**EXTRACTED RECORDS:**
======
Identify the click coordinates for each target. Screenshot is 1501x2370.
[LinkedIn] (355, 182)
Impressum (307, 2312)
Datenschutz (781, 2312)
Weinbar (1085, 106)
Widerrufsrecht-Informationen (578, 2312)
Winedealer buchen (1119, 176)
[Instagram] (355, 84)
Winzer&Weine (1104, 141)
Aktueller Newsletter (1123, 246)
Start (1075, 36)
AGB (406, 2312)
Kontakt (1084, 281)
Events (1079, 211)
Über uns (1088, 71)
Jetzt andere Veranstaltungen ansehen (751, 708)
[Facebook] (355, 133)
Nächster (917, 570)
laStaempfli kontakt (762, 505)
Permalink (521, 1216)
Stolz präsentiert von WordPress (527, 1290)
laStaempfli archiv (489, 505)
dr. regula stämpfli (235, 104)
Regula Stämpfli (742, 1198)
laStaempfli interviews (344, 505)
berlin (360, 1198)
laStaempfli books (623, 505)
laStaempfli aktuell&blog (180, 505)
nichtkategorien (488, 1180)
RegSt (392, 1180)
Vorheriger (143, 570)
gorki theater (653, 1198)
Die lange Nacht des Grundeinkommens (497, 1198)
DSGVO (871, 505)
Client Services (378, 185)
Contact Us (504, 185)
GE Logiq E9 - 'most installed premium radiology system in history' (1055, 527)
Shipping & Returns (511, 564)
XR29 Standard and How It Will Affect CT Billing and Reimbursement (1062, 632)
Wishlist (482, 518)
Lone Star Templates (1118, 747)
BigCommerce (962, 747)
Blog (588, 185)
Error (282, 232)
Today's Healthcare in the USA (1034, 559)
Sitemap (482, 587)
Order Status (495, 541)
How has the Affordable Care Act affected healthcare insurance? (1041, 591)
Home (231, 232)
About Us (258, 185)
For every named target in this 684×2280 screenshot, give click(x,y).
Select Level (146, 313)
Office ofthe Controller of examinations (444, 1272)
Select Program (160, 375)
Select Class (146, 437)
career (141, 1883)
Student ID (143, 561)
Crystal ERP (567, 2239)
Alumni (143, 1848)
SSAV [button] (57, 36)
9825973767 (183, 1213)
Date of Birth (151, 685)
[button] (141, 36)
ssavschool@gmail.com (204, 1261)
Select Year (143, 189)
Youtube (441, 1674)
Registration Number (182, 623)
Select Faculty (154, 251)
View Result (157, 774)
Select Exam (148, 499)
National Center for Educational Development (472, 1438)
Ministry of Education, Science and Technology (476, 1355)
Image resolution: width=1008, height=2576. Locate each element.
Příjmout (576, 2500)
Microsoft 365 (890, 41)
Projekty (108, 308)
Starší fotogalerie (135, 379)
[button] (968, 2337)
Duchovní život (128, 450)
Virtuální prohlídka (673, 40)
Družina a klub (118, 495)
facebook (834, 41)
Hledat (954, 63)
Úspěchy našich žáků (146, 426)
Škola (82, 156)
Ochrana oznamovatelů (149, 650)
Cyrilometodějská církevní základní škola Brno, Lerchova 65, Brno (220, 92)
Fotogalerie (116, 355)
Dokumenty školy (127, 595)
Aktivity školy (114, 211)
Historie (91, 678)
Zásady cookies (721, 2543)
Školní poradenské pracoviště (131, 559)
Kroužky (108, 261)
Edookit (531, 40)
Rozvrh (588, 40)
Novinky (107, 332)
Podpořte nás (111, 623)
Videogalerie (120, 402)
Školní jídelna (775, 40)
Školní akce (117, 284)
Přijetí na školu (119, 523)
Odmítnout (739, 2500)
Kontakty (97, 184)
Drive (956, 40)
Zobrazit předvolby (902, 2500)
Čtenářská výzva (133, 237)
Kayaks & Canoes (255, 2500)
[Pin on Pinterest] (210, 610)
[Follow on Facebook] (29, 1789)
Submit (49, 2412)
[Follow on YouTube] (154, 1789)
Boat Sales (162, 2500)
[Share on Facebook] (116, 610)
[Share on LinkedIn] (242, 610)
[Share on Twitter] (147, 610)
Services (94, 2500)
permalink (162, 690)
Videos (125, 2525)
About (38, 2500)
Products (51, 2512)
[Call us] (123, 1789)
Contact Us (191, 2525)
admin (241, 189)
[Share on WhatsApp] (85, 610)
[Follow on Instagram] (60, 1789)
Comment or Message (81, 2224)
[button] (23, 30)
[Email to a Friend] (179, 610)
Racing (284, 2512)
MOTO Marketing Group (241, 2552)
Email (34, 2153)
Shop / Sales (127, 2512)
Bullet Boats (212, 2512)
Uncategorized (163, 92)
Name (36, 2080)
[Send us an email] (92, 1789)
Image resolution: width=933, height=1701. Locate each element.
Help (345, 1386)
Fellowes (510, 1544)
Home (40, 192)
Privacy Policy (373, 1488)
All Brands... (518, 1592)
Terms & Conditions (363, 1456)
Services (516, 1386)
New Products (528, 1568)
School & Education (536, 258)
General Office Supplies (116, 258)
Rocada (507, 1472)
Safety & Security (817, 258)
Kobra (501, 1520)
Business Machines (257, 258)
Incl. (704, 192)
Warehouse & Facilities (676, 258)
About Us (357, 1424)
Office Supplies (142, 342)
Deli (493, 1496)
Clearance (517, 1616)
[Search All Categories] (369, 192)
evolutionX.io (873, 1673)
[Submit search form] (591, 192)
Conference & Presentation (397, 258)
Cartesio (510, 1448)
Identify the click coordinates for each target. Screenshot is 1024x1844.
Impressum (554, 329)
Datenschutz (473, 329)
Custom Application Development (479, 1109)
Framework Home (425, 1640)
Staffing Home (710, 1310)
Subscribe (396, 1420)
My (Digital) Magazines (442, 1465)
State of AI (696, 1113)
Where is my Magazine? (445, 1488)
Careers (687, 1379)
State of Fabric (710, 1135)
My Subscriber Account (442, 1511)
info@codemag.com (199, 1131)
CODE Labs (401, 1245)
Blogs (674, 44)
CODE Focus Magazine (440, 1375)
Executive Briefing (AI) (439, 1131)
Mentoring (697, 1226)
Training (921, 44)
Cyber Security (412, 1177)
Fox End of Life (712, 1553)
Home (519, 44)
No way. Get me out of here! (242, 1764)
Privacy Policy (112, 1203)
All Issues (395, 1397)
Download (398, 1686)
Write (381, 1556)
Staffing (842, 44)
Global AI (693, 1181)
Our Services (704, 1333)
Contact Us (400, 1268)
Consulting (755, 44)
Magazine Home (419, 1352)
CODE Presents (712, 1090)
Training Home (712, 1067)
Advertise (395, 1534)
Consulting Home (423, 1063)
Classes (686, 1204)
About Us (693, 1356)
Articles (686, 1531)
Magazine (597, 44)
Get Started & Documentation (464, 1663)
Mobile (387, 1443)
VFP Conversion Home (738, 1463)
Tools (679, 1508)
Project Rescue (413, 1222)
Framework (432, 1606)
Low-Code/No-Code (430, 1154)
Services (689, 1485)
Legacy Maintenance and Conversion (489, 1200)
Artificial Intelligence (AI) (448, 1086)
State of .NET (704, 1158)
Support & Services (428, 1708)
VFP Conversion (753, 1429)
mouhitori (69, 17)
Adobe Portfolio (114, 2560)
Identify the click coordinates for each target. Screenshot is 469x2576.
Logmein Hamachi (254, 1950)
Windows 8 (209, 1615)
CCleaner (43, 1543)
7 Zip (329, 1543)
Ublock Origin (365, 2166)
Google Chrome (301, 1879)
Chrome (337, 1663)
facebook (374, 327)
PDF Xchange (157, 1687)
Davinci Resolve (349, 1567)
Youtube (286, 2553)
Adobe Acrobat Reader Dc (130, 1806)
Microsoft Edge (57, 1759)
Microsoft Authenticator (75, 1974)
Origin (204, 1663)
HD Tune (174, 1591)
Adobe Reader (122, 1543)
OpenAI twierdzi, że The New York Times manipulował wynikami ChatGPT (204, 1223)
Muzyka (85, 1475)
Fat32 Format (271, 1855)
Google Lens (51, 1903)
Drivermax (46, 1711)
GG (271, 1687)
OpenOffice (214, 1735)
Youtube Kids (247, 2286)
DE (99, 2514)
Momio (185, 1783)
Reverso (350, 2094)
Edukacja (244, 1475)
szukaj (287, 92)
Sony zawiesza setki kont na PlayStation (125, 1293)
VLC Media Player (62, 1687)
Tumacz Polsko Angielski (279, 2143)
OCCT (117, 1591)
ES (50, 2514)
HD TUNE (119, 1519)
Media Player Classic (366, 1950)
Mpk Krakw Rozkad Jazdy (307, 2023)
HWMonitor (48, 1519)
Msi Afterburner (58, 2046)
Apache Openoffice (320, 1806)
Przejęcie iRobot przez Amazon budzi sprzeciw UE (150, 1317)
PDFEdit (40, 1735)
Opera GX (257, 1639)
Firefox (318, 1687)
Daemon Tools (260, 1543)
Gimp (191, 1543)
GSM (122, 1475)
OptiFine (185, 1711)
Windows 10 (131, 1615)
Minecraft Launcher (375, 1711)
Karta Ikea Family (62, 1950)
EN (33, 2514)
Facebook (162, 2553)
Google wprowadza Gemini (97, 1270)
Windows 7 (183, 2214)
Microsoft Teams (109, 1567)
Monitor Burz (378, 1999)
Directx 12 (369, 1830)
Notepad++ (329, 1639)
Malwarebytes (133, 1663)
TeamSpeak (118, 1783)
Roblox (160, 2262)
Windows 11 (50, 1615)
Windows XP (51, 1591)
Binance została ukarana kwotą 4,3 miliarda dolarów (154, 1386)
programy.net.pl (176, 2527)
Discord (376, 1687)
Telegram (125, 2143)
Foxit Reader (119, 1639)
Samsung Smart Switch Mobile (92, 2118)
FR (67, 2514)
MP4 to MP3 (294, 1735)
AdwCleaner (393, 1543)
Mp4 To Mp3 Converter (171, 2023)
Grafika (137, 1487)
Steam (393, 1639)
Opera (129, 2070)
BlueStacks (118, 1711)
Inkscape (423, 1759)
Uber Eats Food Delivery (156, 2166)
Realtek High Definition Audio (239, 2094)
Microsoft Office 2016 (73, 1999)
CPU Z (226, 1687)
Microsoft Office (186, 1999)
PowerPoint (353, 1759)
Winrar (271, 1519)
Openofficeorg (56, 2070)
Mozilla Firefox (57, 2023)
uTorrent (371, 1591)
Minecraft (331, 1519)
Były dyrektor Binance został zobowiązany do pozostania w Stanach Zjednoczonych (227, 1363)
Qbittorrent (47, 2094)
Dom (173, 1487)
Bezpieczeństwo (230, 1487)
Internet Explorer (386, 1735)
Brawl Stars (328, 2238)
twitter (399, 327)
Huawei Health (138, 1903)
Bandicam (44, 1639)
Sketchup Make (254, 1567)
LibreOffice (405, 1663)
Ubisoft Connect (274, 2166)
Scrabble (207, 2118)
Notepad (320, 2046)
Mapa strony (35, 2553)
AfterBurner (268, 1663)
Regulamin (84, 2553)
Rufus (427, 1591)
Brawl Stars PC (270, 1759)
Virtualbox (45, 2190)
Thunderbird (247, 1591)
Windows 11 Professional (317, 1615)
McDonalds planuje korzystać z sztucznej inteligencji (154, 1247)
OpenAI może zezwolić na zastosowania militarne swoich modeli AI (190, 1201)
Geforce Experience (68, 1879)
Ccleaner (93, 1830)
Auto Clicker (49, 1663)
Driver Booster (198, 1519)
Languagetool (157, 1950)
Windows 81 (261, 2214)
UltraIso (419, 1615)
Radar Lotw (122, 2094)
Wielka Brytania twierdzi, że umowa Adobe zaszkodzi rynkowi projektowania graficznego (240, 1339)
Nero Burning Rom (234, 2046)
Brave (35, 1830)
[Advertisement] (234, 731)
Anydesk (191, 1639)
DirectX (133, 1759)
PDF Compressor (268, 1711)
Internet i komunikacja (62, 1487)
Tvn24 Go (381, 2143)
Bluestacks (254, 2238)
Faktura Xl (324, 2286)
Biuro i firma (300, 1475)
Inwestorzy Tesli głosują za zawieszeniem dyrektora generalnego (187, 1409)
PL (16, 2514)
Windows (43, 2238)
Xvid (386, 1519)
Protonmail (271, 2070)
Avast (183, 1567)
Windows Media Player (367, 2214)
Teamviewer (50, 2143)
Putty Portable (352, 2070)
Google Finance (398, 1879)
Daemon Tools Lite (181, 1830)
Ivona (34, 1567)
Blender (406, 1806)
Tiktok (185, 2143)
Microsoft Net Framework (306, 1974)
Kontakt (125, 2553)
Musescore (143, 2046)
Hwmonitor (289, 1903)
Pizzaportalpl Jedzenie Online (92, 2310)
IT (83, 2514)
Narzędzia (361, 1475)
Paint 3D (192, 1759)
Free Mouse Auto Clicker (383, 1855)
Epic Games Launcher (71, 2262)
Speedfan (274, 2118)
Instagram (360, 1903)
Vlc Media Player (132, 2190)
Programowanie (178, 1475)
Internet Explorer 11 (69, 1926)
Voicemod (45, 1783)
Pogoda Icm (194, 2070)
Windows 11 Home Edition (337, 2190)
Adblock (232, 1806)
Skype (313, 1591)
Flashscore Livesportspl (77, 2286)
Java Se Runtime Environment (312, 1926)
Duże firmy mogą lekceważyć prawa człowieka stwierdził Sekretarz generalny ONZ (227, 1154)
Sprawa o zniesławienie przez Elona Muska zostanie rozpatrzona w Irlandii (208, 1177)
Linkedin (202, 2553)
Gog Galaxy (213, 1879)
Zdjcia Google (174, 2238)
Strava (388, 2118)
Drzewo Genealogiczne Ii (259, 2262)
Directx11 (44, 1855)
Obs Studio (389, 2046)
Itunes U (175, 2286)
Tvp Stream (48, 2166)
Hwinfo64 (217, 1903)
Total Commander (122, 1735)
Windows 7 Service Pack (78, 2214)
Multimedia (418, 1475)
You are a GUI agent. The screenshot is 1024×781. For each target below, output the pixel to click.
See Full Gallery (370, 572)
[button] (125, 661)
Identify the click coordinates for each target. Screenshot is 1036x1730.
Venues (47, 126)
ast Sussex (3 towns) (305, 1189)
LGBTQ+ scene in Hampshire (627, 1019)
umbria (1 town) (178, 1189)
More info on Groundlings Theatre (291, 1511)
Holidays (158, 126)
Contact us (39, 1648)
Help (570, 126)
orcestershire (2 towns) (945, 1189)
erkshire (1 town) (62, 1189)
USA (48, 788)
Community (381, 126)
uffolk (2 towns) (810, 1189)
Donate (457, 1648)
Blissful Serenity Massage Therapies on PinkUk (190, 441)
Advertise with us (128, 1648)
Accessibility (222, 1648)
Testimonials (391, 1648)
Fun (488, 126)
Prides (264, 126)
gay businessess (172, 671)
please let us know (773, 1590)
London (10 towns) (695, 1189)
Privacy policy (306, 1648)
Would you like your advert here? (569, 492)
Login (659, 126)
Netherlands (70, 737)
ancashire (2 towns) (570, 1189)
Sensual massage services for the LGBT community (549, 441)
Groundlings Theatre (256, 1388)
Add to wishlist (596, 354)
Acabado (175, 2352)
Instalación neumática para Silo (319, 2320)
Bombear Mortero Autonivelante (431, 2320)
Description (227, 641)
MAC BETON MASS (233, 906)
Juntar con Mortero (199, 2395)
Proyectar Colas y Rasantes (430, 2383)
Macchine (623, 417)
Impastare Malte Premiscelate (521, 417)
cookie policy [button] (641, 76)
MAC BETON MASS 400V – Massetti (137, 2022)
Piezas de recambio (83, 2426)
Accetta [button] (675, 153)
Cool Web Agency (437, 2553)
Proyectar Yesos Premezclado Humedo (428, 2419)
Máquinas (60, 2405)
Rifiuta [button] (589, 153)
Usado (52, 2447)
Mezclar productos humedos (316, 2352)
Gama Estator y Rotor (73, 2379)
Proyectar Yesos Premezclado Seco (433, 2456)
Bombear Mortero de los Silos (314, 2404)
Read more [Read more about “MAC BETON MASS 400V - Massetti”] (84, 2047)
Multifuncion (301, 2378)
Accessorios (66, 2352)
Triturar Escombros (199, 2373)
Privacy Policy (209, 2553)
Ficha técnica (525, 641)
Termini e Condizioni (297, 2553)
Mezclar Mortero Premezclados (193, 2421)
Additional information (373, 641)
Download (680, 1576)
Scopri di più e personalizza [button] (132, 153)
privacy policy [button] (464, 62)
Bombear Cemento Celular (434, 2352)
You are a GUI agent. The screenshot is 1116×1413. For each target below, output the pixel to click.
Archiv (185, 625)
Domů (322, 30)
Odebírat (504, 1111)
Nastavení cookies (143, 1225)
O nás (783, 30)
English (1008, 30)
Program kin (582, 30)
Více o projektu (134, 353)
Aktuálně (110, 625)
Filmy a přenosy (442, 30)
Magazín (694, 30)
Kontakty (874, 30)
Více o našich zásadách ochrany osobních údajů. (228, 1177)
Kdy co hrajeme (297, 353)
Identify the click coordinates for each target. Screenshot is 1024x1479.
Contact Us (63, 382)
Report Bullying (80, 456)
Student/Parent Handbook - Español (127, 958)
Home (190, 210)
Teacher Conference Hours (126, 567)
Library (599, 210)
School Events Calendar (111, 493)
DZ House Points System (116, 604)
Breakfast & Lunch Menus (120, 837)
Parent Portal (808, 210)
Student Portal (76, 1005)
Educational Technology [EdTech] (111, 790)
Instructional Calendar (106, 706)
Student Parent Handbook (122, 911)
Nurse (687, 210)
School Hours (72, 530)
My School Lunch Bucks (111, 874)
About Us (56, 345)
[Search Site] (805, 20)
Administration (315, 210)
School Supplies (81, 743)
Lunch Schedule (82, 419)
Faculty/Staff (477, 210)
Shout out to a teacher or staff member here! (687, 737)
======
**TASK:** What is needed is every line of the records above that contains the word "Mezclar".

**SOLUTION:**
Mezclar productos humedos (316, 2352)
Mezclar Mortero Premezclados (193, 2421)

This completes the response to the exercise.